Although the number of dairy and pig farmers has decreased in the last three years, it appears that they have mainly reorganised their activities. The agricultural holdings that have terminated their activities are likely primarily the ones that only maintain their lands, i.e. agricultural holdings with no agricultural production, but whose permanent grassland maintained in good agricultural and environmental conditions is also considered as utilised agricultural area. This is a logical result of administrative restrictions. The agricultural area has not been removed from use, but is now in the possession of active agricultural producers.
Whereas the number of small holdings has decreased many times over a long period (by 6,600 holdings in the last ten years), the size of agricultural area has experienced a growth trend for a while. It has increased by more than 88,000 hectares in ten years, incl. by more than 37,000 hectares in the last three years, and already amounts to 995,000 hectares.
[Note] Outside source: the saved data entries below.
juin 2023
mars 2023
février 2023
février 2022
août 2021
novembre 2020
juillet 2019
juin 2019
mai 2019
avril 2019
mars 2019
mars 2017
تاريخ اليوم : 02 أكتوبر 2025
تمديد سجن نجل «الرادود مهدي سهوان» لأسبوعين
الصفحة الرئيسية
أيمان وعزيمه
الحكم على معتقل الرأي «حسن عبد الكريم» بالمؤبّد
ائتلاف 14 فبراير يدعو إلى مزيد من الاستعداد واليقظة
As of 1 September 2016, there were 6,970 holdings in Estonia that kept farm animals, poultry or bees. In the past decade, the number of holdings with animals has decreased by two times. The number of holdings engaged in cattle and pig farming as well as sheep and poultry farming has decreased. Mainly holdings of natural persons with a small number of animals have terminated their livestock farming activities. In the last three years, 790 holdings, i.e. every third, finished keeping dairy herds. Two thirds of them kept 1–2 cows for their own consumption purposes. Especially noticeable is the five-fold decrease in the number of pig farmers. Whereas until 2013 livestock farming increased also in terms of livestock units despite major decline in the number of livestock farmers, in the last three years it has decreased mainly as a result of reduction in dairy herds and pig farming.
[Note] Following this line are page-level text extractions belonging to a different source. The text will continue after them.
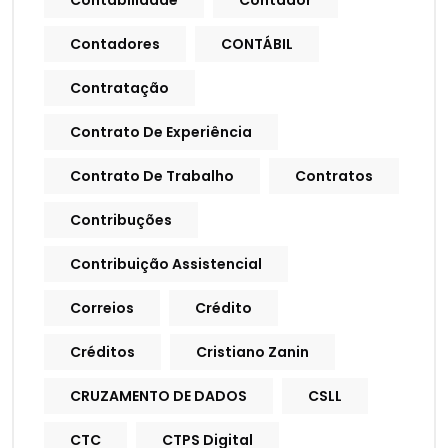
Contabilidade
Contador
Contadores
CONTÁBIL
Contratação
Contrato De Experiência
Contrato De Trabalho
Contratos
Contribuções
Contribuição Assistencial
Correios
Crédito
Créditos
Cristiano Zanin
CRUZAMENTO DE DADOS
CSLL
CTC
CTPS Digital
As a result of constantly increasing concentration, Estonian agriculture has developed a structure where 1,300 holdings, i.e. 8% of total number of holdings, provide 81% of the total agricultural output. They use 67% of utilised agricultural area and in their possession is 81% of livestock farming, measured in livestock units. Although the number of dairy cows in large holdings has decreased in the past three years, the majority of dairy cows (63%) are still kept in holdings with at least 300 animals. Almost all pig farming is now in large holdings, and 97% of pigs are kept in holdings with at least 1,000 pigs. Poultry farming is also very concentrated in Estonia – 97% of poultry are kept in poultry houses with at least 1,000 poultry.
Despite the continuous decrease in the number of small holdings, their large share still characterises Estonian agriculture. Holdings with economic size less than 4,000 euros constitute 54% of the total number of holdings, but all together they yield less than 2% of total standard output of agricultural holdings. While production concentration into larger holdings is characteristic of the entire European Union, a large share of small holdings with minimum output is more typical of Eastern European countries.
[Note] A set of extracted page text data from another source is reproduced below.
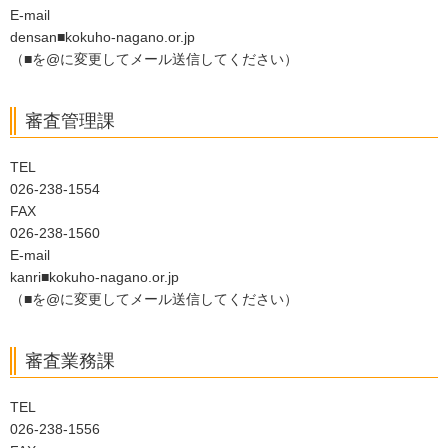
E-mail
densan■kokuho-nagano.or.jp
（■を@に変更してメール送信してください）
審査管理課
TEL
026-238-1554
FAX
026-238-1560
E-mail
kanri■kokuho-nagano.or.jp
（■を@に変更してメール送信してください）
審査業務課
TEL
026-238-1556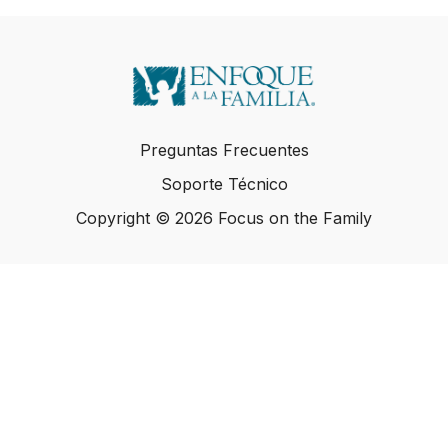
Preguntas Frecuentes
Soporte Técnico
Copyright © 2026 Focus on the Family
Copyright © 2026 Focus on the Family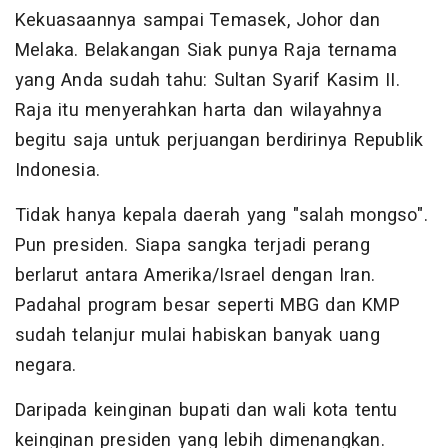
Kekuasaannya sampai Temasek, Johor dan
Melaka. Belakangan Siak punya Raja ternama
yang Anda sudah tahu: Sultan Syarif Kasim II.
Raja itu menyerahkan harta dan wilayahnya
begitu saja untuk perjuangan berdirinya Republik
Indonesia.
Tidak hanya kepala daerah yang "salah mongso".
Pun presiden. Siapa sangka terjadi perang
berlarut antara Amerika/Israel dengan Iran.
Padahal program besar seperti MBG dan KMP
sudah telanjur mulai habiskan banyak uang
negara.
Daripada keinginan bupati dan wali kota tentu
keinginan presiden yang lebih dimenangkan.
Along with the concentration in production, the share of rented land has increased year by year. While ten years ago, the share of rented land was 55% of agricultural area, it had reached already 65% in 2016. In the past three years, the share of rented land and other tenure (mainly land used free of charge) has increased by 4%. Agricultural land is rented more by larger legal persons. While the share of owned land constituted the majority (77%) of the agricultural area of holdings with less than 10 hectares and about 35% of the agricultural area of holdings with 50 to 100 hectares (the rest being rented land and other tenure), it constituted only about 30% of the agricultural area of holdings with at least 100 hectares, the majority of the agricultural area being rented land.
The Farm Structure Survey 2016 was organised by harmonised methodology and with co-funding from the European Commission in all European Union member states. The Farm Structure Survey provided data also about the labour force of agricultural holdings, production methods and rural development. Statistics Estonia conducted the survey in Estonia. All data about Estonia are published in 2017.